It is a well-known fact that the Torah was given at Mount Sinai. This fact is axiomatic and indisputable. Unless, that is, one reads what it actually says in the Torah.

The Torah describes how Am Yisrael first arrive in the Sinai Desert [Shemot 19:2]: “They camped in the desert and Israel camped there opposite the mountain.” The assumption is that “the mountain” in question is Mount Sinai. In the next verse, we are told [Shemot 19:3] “Moshe ascended to Hashem and Hashem called to him from the mountain.” From which mountain? It is not until the third time that Mount Sinai is mentioned that it is explicitly mentioned by name [Shemot 19:11]: “On the third day Hashem will descend before the eyes of all the people upon Mount Sinai”. It is fair to assume that Mount Sinai is the very same mountain that Moshe has been climbing over the past few days and not some other mountain a few miles down the road. After the revelation that “the mountain” and “Mount Sinai” are one and the same, the Torah reverts back to calling Mount Sinai simply “the mountain”. And then we are hit with some major-league ambiguity [Shemot 19:17-18]: “Moshe brought the people out… and they stood at the bottom of the mountain.

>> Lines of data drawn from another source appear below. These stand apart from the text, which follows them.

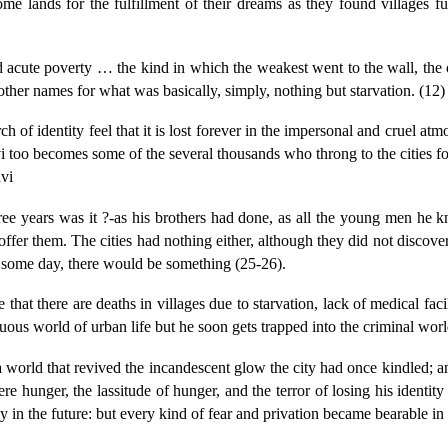
ome lands for the fulfillment of their dreams as they found villages fu
d acute poverty … the kind in which the weakest went to the wall, the o
 other names for what was basically, simply, nothing but starvation. (12)
rch of identity feel that it is lost forever in the impersonal and cruel atm
i too becomes some of the several thousands who throng to the cities for t
avi
hree years was it ?-as his brothers had done, as all the young men he
offer them. The cities had nothing either, although they did not discover 
, some day, there would be something (25-26).
 that there are deaths in villages due to starvation, lack of medical fac
tuous world of urban life but he soon gets trapped into the criminal wor
a world that revived the incandescent glow the city had once kindled; an
hunger, the lassitude of hunger, and the terror of losing his identity
y in the future: but every kind of fear and privation became bearable in t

Mount Sinai smoked because Hashem had descended upon it in fire…” Was “the mountain”, at which Am Yisrael stood at its foot, the same as Mount Sinai – the smoking mountain? I’d like to say yes, but the Torah is making this difficult[1].

In order to proceed we must go back to the first time Mount Sinai is mentioned in the Torah: Moshe has fled from Egypt and is tending the flock of his father-in-law, Yitro. One of his sheep runs away [Shemot 3:1] “and he came to the Mountain of E-lokim, to Horev.” Hashem appears to Moshe in a burning bush and the rest is history. The “Mountain of E-lokim” is identified with Mount Sinai a few verses later when Hashem tells Moshe [Shemot 3:12] “When you take the people out of Egypt, you will worship God on this mountain[2]”. The Rashbam notes that as the Torah specifically says that Israel encamped “opposite the mountain” and not “opposite a mountain”, it must be that the Torah is referring to some previously mentioned or well-known mountain[3], which, in turn, must be Mount Sinai, better known as the “Mountain of E-lokim”.

We’ve just seen that the “Mountain of E-lokim” was a well-known mountain long before Hashem appeared on it to give Am Yisrael the Torah. It turns out that the “Mountain of E-lokim” was a well-known mountain long before Hashem appeared on it to appoint Moshe as His emissary to extricate Am Yisrael from Egypt. Recall that at the episode of the burning bush the Torah tells us that [Shemot 3:1] “Moshe was pasturing the flocks of Yitro… and he came to the Mountain of E-lokim.” According to the Or HaChaim HaKadosh, the verse should be understood as “Moshe would always pasture[4] the flocks near the Mountain of E-lokim”. There was something about Mount Sinai that attracted Moshe. Rav J.B. Soloveichik writes that “whenever he came into the desert he would leave the sheep in charge of his assistants and go to the Mountain of E-lokim… to pray for his people”. The question is: how did Moshe know that there was something special about this particular mountain?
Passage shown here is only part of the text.